Edgar is Disney's version of Chiquito de la Calzada.

Even if Madame Bonfamille never suspects Edgar, the cops do.
They won't believe it's just a coincidence he'd disappear while the cats were missing.

Madame Bonfamille is Anastasia Tremaine's descendant.
She looks like Lady Tremaine and, out of the stepmother's daughters, Anastasia was the one to be given a love interest.

There'll be a sequel featuring Edgar trying to kill the cats out of a desire for revenge.
At this point, he no longer has any hopes of inheriting anything through their deaths but he'll want revenge for all the trouble they caused when he tried to get rid of them.

Had Madame Bonfamille bequeathed everything directly to Edgar, he'd have tried to get rid of her.
He wasn't an antagonist in any way before the inheritance was first mentioned.
  • Plausible enough to qualify as Fridge Horror, I think. The cats might very well have saved their owner's life completely unknowingly, and we can add Nice Job Fixing It, Villain to Edgar's "accomplishments".

Madam Adelaide knew the cats were sapient.
In our world of human poverty, we tend to frown on rich people who leave their fortunes to animals. However, in the Disney world, they have the intelligence of humans. Thus, Adelaide leaving them her fortune was, to her, just passing it on to her beloved adopted family members. She probably heard Berlioz playing the piano and started to suspect, or found some of Toulouse's paintings. She seems to sort of share a joke with Duchess over Georges' mistake in kissing her tail, and in the end wants to set up a fund for musical cats. As the kittens suggest meowing to get her attention, she may be a Secret Secret-Keeper or possibly Duchess knows she knows. She probably intended to explain the terms of the will to Edgar (including provision for him so long as the cats were cared for) and could get away with such things as the will and the musical cat foundation by being a rich eccentric old lady.
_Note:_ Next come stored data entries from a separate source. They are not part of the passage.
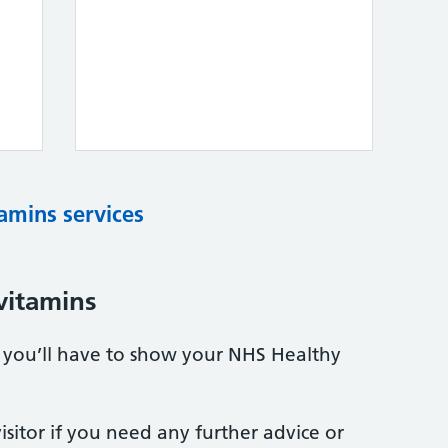
tamins services
vitamins
s, you’ll have to show your NHS Healthy
sitor if you need any further advice or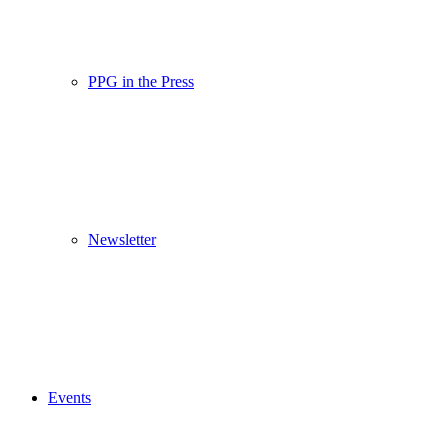
PPG in the Press
Newsletter
Events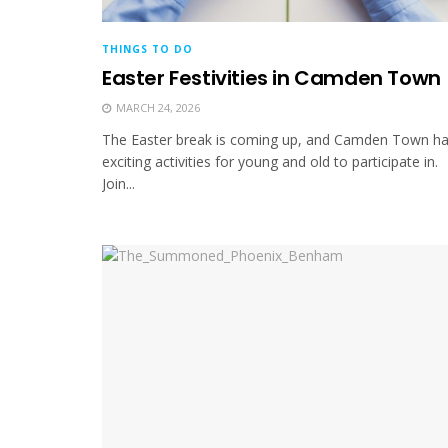
THINGS TO DO
Easter Festivities in Camden Town
MARCH 24, 2026
The Easter break is coming up, and Camden Town h
exciting activities for young and old to participate in.
Join...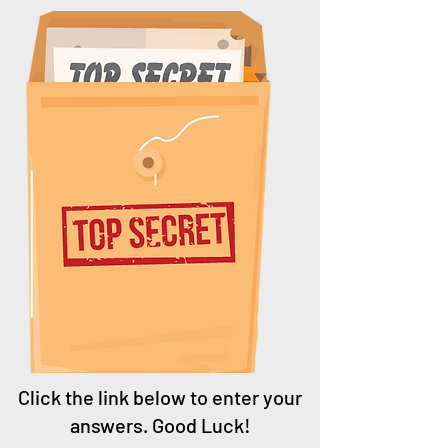
Click the link below to enter your
answers. Good Luck!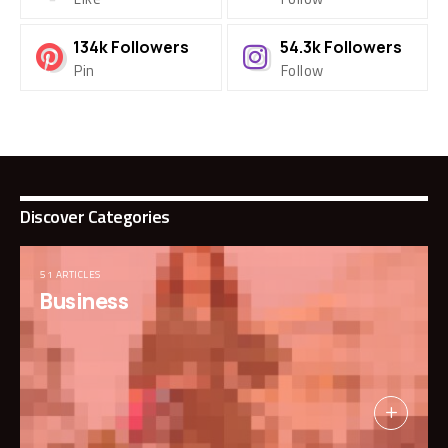
134k
Followers
54.3k
Followers
Pin
Follow
Discover Categories
51 ARTICLES
Business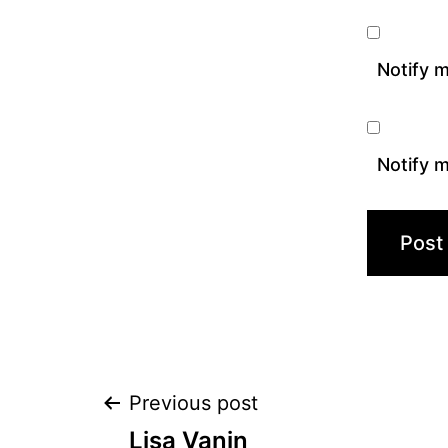
Notify 
Notify m
Post
Previous post
Lisa Vanin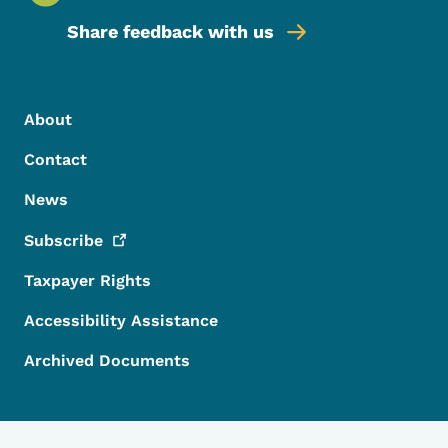
Share feedback with us
Footer Menu
Footer
About
Contact
News
Subscribe
Taxpayer Rights
Accessibility Assistance
Archived Documents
Thomas' Overly Long Name comes from various would-be owners.
Thomas has been cared for by humans over the years, and given the names "Abraham", "de Lacy", "Giuseppe", "Casey", "Thomas", and "O'Malley". Although he never saw fit to stay with the nice people, he kept every name to remember them by.
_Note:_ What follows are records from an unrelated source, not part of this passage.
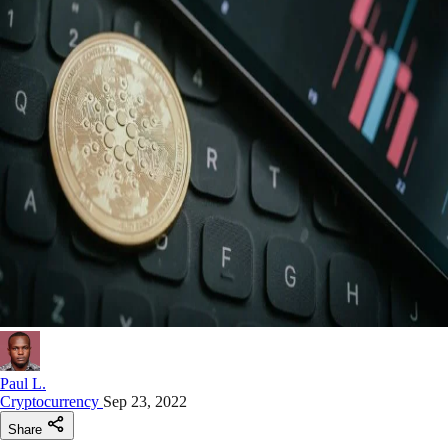
Paul L.
Cryptocurrency
Sep 23, 2022
Share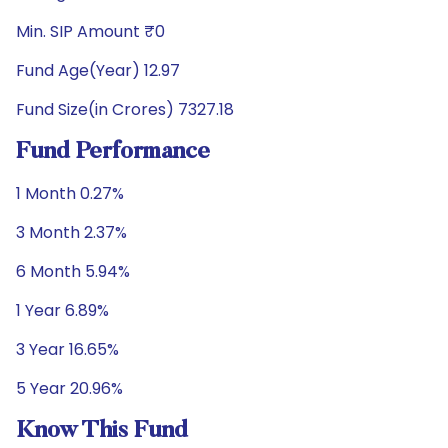
Min. SIP Amount ₹0
Fund Age(Year) 12.97
Fund Size(in Crores) 7327.18
Fund Performance
1 Month 0.27%
3 Month 2.37%
6 Month 5.94%
1 Year 6.89%
3 Year 16.65%
5 Year 20.96%
Know This Fund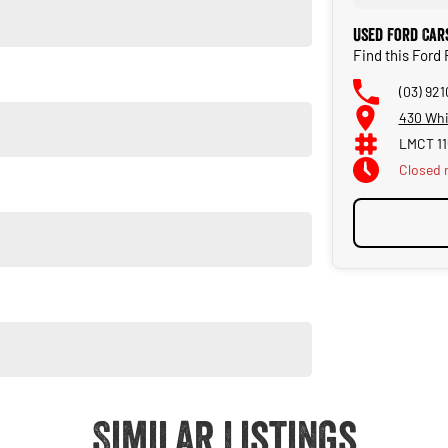
Used Ford Car
Find this For
(03) 92
430 Whi
LMCT 11
Closed
Closed 
style. Visit us today for a test drive and experience the Ford
Similar Listings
The animals actually can speak human language. They just have an unspoken code not to do so around humans, like the toys from Toy Story.
At one point, Roquefort shouts “QUIET!” and several other characters, including Edgar, oblige by suddenly freezing still. This implies that Edgar, a human, could understand Roquefort, a mouse. Given that the animals that talk to each other are from many different species, they’re clearly not just communicating with their own species-specific sounds (meows, barks, etc.) They obviously have a lingua franca that they use to communicate across species lines, and that’s probably just the human language (French, in this case).

That’s why the animals don’t generally talk to each other around humans; there’s a taboo on doing so in order to keep their sapience a secret. Roquefort just got so frustrated while he was trying to pick the lock that he momentarily forgot about the rule.At the end of the film, the jazz cats are seen playing music around Madame, because they recognize that she’s more trustworthy than the other humans, and they’re willing to bend the rules around her now.

The cats in this movie, and the Disney universe in general, literally have nine lives.
At one point, when Duchess told O'Malley that he could have lost his life, he shrugged it off and said "so I got a few to spare". It wasn't a joke, he has actually died several times in the past.